Paddy looked down the wet garden, wondering where she could find a phone box to call for the taxi home. Mount Florida was a long way from George Square and farther yet from Eastfield. She could have spent the afternoon at home, in the garage, with the fire on, reading a book or something, warm and alone. She was imagining herself in the big armchair drinking tea when she heard a gasp followed by another loud breath. Mrs. Thillingly was still on the other side of the door, her sobs escalating.

“Look, I’m sorry,” Paddy told the door. “I’m sorry about Mark. Everyone I’ve spoken to about Mark says he couldn’t have hurt her. Mrs. Thillingly?”

After a pause Paddy heard a soft voice. “Diana. Call me Diana. Who did you speak to?”

“The Amnesty people in George Square. Diana, are you all alone in there?”

There was a loud sniff. “Yeah.”

“Should you be alone?”

Diana sniffed again. “Dunno.”

“Please… can I come in and talk to you?”

The lock slid back and the door opened wide into a neat hall. A muggy warmth floated out to caress her face, contrasting with the cold of the day.

Diana turned and walked off down the hall, padding along the carpet in her bare feet. She had the build of a child, slim-hipped and thin-ankled, wearing capri pants and a man’s gray V-neck sweater that swamped her and hung over her fingertips. She flapped her hands behind her as she walked, hurrying away from the woman she had just let into her house.

Paddy pushed the door open with her fingertips and stepped inside, shutting the door behind her. The house was overheated, the air thick with fiber and dust motes from new carpets. The long hallway was papered in pink and gray, with two matching paper borders at hip and head level that made it seem even more narrow. At the far end a doorway led into a kitchen awash with gray outdoor light.

Paddy walked toward it, listening for sniffs and clues that Diana was in there. She heard the fizz of a match striking and her throat tightened with yearning for a harsh, scratchy cigarette.

The kitchen was a later addition to the little thirties house. It was a big room plonked on the back so that the kitchen cupboards ran underneath what was once the outside wall. At the end of the extension was a glass box with a sloping roof, overlooking a large back garden and concrete patio.

Diana was sitting at a dining table in the middle of the glass shed, puffing on a cigarette without inhaling. The tabletop debris suggested she had been sitting there for hours. A blue glass ashtray on the table had been emptied but not washed, and a recently crumpled cigarette, only half smoked and smoldering, lay facedown. A navy-and-gold packet of Rothmans sat next to a very dirty white coffee mug which Diana was clutching, the rim marred with dried brown drips.

Shedding her good coat and leaving it on the empty worktop, Paddy took a seat on the other side of the table.
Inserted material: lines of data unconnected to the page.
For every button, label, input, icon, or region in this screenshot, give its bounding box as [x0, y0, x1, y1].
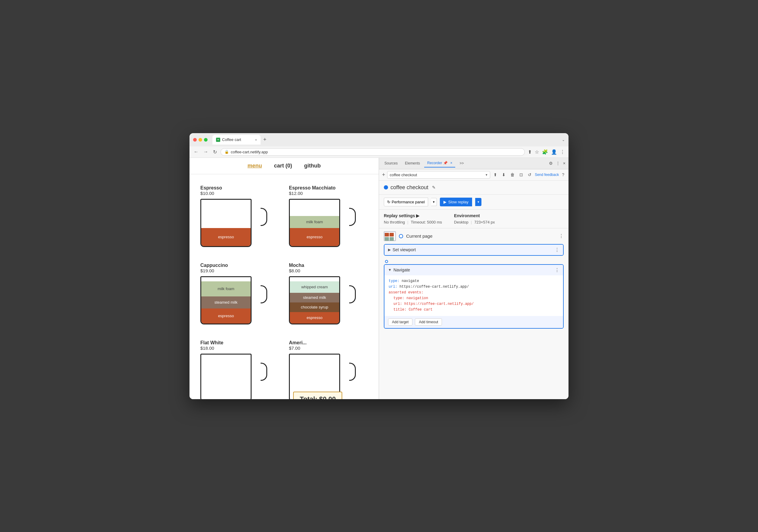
tab-elements[interactable]: Elements: [402, 159, 423, 167]
replay-icon-button[interactable]: ⊡: [518, 171, 525, 178]
navigate-expand-icon[interactable]: ▼: [388, 268, 392, 272]
milk-foam-layer: milk foam: [290, 216, 339, 228]
extensions-button[interactable]: 🧩: [541, 149, 549, 155]
add-target-button[interactable]: Add target: [388, 318, 412, 326]
item-price-mocha: $8.00: [289, 268, 368, 273]
steamed-milk-layer: steamed milk: [201, 296, 251, 309]
devtools-panel: Sources Elements Recorder 📌 × >> ⚙ ⋮ × +: [379, 158, 568, 399]
bookmark-button[interactable]: ☆: [534, 149, 539, 155]
item-price-americano: $7.00: [289, 346, 368, 350]
slow-replay-button[interactable]: ▶ Slow replay: [440, 198, 472, 206]
share-button[interactable]: ⬆: [527, 149, 532, 155]
env-desktop-label: Desktop: [454, 220, 468, 224]
item-name-espresso: Espresso: [200, 185, 279, 191]
delete-recording-button[interactable]: 🗑: [509, 171, 516, 178]
environment-values: Desktop | 723×574 px: [454, 220, 495, 224]
chevron-down-icon: ▾: [486, 173, 488, 177]
menu-dots-button[interactable]: ⋮: [560, 149, 566, 155]
devtools-tabs: Sources Elements Recorder 📌 × >> ⚙ ⋮ ×: [379, 158, 568, 169]
cup-cappuccino[interactable]: milk foam steamed milk espresso: [200, 276, 260, 330]
steps-area: Current page ⋮ ▶ Set viewport ⋮: [379, 228, 568, 399]
address-bar[interactable]: 🔒 coffee-cart.netlify.app: [221, 148, 525, 156]
step-more-button[interactable]: ⋮: [555, 247, 560, 253]
help-button[interactable]: ?: [561, 172, 566, 178]
replay-settings-section: Replay settings ▶ No throttling | Timeou…: [379, 210, 568, 228]
current-page-more-button[interactable]: ⋮: [559, 233, 564, 239]
recorder-close-icon[interactable]: ×: [450, 161, 452, 165]
cup-mocha[interactable]: whipped cream steamed milk chocolate syr…: [289, 276, 349, 330]
current-page-label: Current page: [406, 233, 556, 239]
thumbnail-area: [384, 231, 396, 241]
recording-title: coffee checkout: [391, 184, 429, 191]
main-area: menu cart (0) github Espresso $10.00 esp…: [190, 158, 568, 399]
cup-handle: [349, 363, 356, 381]
env-dims-label: 723×574 px: [474, 220, 495, 224]
title-bar-right: ⌄: [562, 138, 565, 142]
send-feedback-link[interactable]: Send feedback: [535, 173, 559, 177]
maximize-traffic-light[interactable]: [204, 138, 208, 142]
step-expand-icon[interactable]: ▶: [388, 248, 391, 252]
slow-replay-dropdown[interactable]: ▾: [475, 198, 481, 206]
navigate-more-button[interactable]: ⋮: [555, 267, 560, 273]
type-key: type:: [389, 279, 401, 283]
cup-espresso[interactable]: espresso: [200, 199, 260, 253]
back-button[interactable]: ←: [192, 149, 200, 155]
import-button[interactable]: ⬇: [500, 171, 507, 178]
replay-settings-title[interactable]: Replay settings ▶: [384, 213, 442, 218]
tab-title: Coffee cart: [222, 137, 253, 142]
new-tab-button[interactable]: +: [260, 136, 269, 144]
navigate-step-actions: Add target Add timeout: [384, 316, 563, 328]
minimize-traffic-light[interactable]: [198, 138, 202, 142]
navigate-step-name: Navigate: [394, 268, 553, 272]
replay-settings-label: Replay settings: [384, 213, 415, 218]
address-text: coffee-cart.netlify.app: [231, 150, 521, 154]
lock-icon: 🔒: [224, 150, 229, 154]
more-options-icon[interactable]: ⋮: [555, 160, 561, 166]
forward-button[interactable]: →: [202, 149, 209, 155]
recorder-toolbar: + coffee checkout ▾ ⬆ ⬇ 🗑 ⊡ ↺ Send feedb…: [379, 169, 568, 181]
traffic-lights: [193, 138, 208, 142]
tab-close-button[interactable]: ×: [255, 138, 257, 142]
performance-panel-label: Performance panel: [392, 200, 425, 204]
item-price-flat-white: $18.00: [200, 346, 279, 350]
navigate-step: ▼ Navigate ⋮ type: navigate url: https:/…: [384, 264, 564, 329]
item-price-espresso: $10.00: [200, 191, 279, 196]
profile-button[interactable]: 👤: [550, 149, 558, 155]
ae-type-val: navigation: [406, 296, 428, 300]
asserted-events-key: asserted events:: [389, 290, 423, 295]
settings-divider: |: [407, 220, 408, 224]
tab-favicon: [216, 138, 220, 142]
nav-cart[interactable]: cart (0): [274, 163, 292, 169]
reload-button[interactable]: ↻: [212, 149, 218, 155]
timeline-dot-current: [399, 234, 403, 238]
omnibar-actions: ⬆ ☆ 🧩 👤 ⋮: [527, 149, 566, 155]
recording-select[interactable]: coffee checkout ▾: [387, 171, 491, 179]
add-timeout-button[interactable]: Add timeout: [415, 318, 442, 326]
refresh-icon: ↻: [387, 200, 391, 204]
tab-more[interactable]: >>: [457, 159, 467, 167]
nav-menu[interactable]: menu: [247, 163, 262, 169]
performance-panel-dropdown[interactable]: ▾: [431, 198, 437, 206]
browser-tab[interactable]: Coffee cart ×: [212, 135, 260, 145]
performance-panel-button[interactable]: ↻ Performance panel: [384, 198, 428, 206]
cup-macchiato[interactable]: milk foam espresso: [289, 199, 349, 253]
menu-grid: Espresso $10.00 espresso Espresso Macchi…: [190, 175, 379, 399]
close-devtools-button[interactable]: ×: [563, 160, 566, 166]
edit-recording-icon[interactable]: ✎: [432, 185, 436, 190]
item-name-cappuccino: Cappuccino: [200, 263, 279, 268]
close-traffic-light[interactable]: [193, 138, 197, 142]
menu-item-mocha: Mocha $8.00 whipped cream steamed milk c…: [284, 258, 373, 335]
nav-github[interactable]: github: [304, 163, 321, 169]
tab-sources[interactable]: Sources: [381, 159, 401, 167]
cup-flat-white[interactable]: [200, 354, 260, 399]
gear-icon[interactable]: ⚙: [548, 160, 553, 166]
navigate-code-block: type: navigate url: https://coffee-cart.…: [384, 275, 563, 316]
no-throttling-label: No throttling: [384, 220, 405, 224]
export-button[interactable]: ⬆: [492, 171, 499, 178]
espresso-layer: espresso: [290, 228, 339, 246]
tab-recorder[interactable]: Recorder 📌 ×: [424, 159, 455, 168]
add-recording-button[interactable]: +: [382, 172, 385, 178]
timeout-label: Timeout: 5000 ms: [411, 220, 442, 224]
milk-foam-layer: milk foam: [201, 282, 251, 296]
record-icon-button[interactable]: ↺: [526, 171, 533, 178]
Diana exhaled and, even through the scent of cigarette smoke, Paddy could smell the sharp edge of the brandy in the coffee. Diana was as pissed as a tramp at a whisky tasting.
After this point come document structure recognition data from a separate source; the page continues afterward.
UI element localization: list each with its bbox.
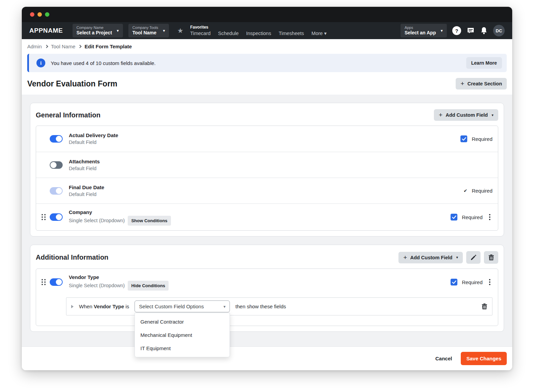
field-toggle[interactable] [50, 161, 63, 169]
chevron-down-icon: ▾ [324, 31, 327, 36]
nav-item-timecard[interactable]: Timecard [190, 30, 210, 37]
field-label: Final Due Date [69, 184, 104, 191]
field-options-kebab-icon[interactable] [487, 278, 492, 287]
cancel-button[interactable]: Cancel [435, 356, 452, 361]
favorites-label: Favorites [190, 25, 326, 30]
tool-picker-value: Tool Name [132, 30, 158, 36]
condition-suffix-text: then show these fields [235, 304, 286, 309]
zoom-window-button[interactable] [45, 12, 49, 17]
tool-picker[interactable]: Company Tools Tool Name ▾ [128, 24, 169, 37]
required-checkbox[interactable] [451, 279, 457, 285]
chevron-down-icon: ▾ [456, 255, 458, 260]
field-toggle[interactable] [50, 135, 63, 143]
nav-item-inspections[interactable]: Inspections [246, 30, 271, 37]
favorite-star-icon[interactable]: ★ [177, 27, 183, 35]
field-row-attachments: Attachments Default Field [36, 152, 498, 178]
user-avatar[interactable]: DC [493, 25, 505, 36]
field-type-label: Default Field [69, 165, 100, 172]
app-window: APPNAME Company Name Select a Project ▾ … [22, 7, 512, 370]
condition-field-name: Vendor Type [94, 304, 124, 309]
required-checkbox[interactable] [451, 214, 457, 220]
edit-section-button[interactable] [466, 251, 481, 264]
condition-options-menu: General Contractor Mechanical Equipment … [135, 313, 230, 357]
field-type-label: Default Field [69, 139, 118, 146]
breadcrumb-current: Edit Form Template [84, 44, 132, 49]
required-label: Required [472, 188, 492, 194]
close-window-button[interactable] [30, 12, 34, 17]
learn-more-button[interactable]: Learn More [466, 57, 502, 69]
page-title: Vendor Evaluation Form [27, 79, 117, 88]
field-toggle[interactable] [50, 278, 63, 286]
collapse-caret-icon[interactable] [71, 305, 74, 308]
banner-message: You have used 4 of 10 custom fields avai… [51, 60, 156, 66]
notifications-bell-icon[interactable] [480, 27, 488, 35]
nav-item-more[interactable]: More ▾ [312, 30, 327, 37]
trash-icon [482, 303, 487, 310]
nav-item-timesheets[interactable]: Timesheets [279, 30, 304, 37]
plus-icon: + [439, 113, 442, 117]
chevron-down-icon: ▾ [117, 28, 119, 33]
add-custom-field-button[interactable]: + Add Custom Field ▾ [434, 109, 498, 121]
section-general-information: General Information + Add Custom Field ▾… [30, 103, 504, 236]
menu-option-it-equipment[interactable]: IT Equipment [135, 342, 230, 355]
delete-section-button[interactable] [484, 251, 498, 264]
menu-option-general-contractor[interactable]: General Contractor [135, 315, 230, 328]
form-sections-area: General Information + Add Custom Field ▾… [22, 95, 512, 346]
minimize-window-button[interactable] [37, 12, 42, 17]
app-header: APPNAME Company Name Select a Project ▾ … [22, 22, 512, 39]
field-row-actual-delivery-date: Actual Delivery Date Default Field Requi… [36, 126, 498, 152]
breadcrumb-admin[interactable]: Admin [27, 44, 42, 49]
chevron-down-icon: ▾ [223, 304, 225, 309]
field-options-kebab-icon[interactable] [487, 213, 492, 222]
breadcrumb: Admin Tool Name Edit Form Template [22, 39, 512, 52]
condition-when-text: When Vendor Type is [79, 304, 129, 309]
field-row-vendor-type: Vendor Type Single Select (Dropdown) Hid… [36, 269, 498, 295]
help-icon[interactable]: ? [452, 26, 461, 35]
required-label: Required [462, 279, 483, 285]
window-titlebar [22, 7, 512, 22]
fields-list: Actual Delivery Date Default Field Requi… [36, 126, 498, 231]
section-title: Additional Information [36, 254, 108, 261]
drag-handle-icon[interactable] [42, 279, 46, 285]
project-picker[interactable]: Company Name Select a Project ▾ [73, 24, 123, 37]
field-toggle[interactable] [50, 213, 63, 221]
required-label: Required [462, 214, 483, 220]
app-logo: APPNAME [29, 27, 63, 34]
chat-icon[interactable] [467, 27, 475, 35]
delete-condition-button[interactable] [482, 303, 487, 310]
field-label: Vendor Type [69, 274, 169, 281]
chevron-right-icon [45, 45, 48, 48]
hide-conditions-button[interactable]: Hide Conditions [128, 281, 169, 291]
chevron-right-icon [78, 45, 82, 48]
fields-list: Vendor Type Single Select (Dropdown) Hid… [36, 268, 498, 326]
condition-rule-row: When Vendor Type is Select Custom Field … [66, 297, 492, 315]
plus-icon: + [460, 81, 464, 86]
add-custom-field-button[interactable]: + Add Custom Field ▾ [398, 252, 463, 263]
breadcrumb-tool-name[interactable]: Tool Name [51, 44, 76, 49]
pencil-icon [470, 255, 476, 261]
save-changes-button[interactable]: Save Changes [461, 352, 507, 365]
apps-picker-label: Apps [405, 25, 436, 30]
condition-options-select[interactable]: Select Custom Field Options ▾ [135, 300, 230, 312]
project-picker-label: Company Name [77, 25, 112, 30]
nav-item-schedule[interactable]: Schedule [218, 30, 238, 37]
field-label: Attachments [69, 158, 100, 165]
field-type-label: Single Select (Dropdown) [69, 217, 125, 224]
chevron-down-icon: ▾ [491, 113, 493, 117]
required-label: Required [472, 136, 492, 142]
apps-picker-value: Select an App [405, 30, 436, 36]
tool-picker-label: Company Tools [132, 25, 158, 30]
field-label: Company [69, 209, 171, 216]
required-checkbox[interactable] [460, 135, 467, 142]
form-footer: Cancel Save Changes [22, 346, 512, 370]
info-icon: i [36, 59, 45, 67]
section-title: General Information [36, 111, 100, 119]
page-title-row: Vendor Evaluation Form + Create Section [22, 72, 512, 95]
menu-option-mechanical-equipment[interactable]: Mechanical Equipment [135, 328, 230, 342]
create-section-button[interactable]: + Create Section [456, 78, 507, 89]
drag-handle-icon[interactable] [42, 214, 46, 220]
trash-icon [488, 254, 494, 261]
apps-picker[interactable]: Apps Select an App ▾ [400, 24, 447, 37]
plus-icon: + [403, 255, 407, 260]
show-conditions-button[interactable]: Show Conditions [128, 216, 171, 226]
“I’ve kind of been here all day.” She took a fresh cigarette from the packet and lit it with a match. “Watching the garden. Mark’s parents owned this house. His mother left it to him a few years ago. That’s why the garden’s so well established. He didn’t want to change a thing.”

Paddy looked out at the small lawn bordered by bushes heavy with globe flowers in purple and red. She hardly knew enough about nature to differentiate an oak tree from a spider plant. “Those flowers are nice. The round ones on the bushes-they look like Christmas decorations.”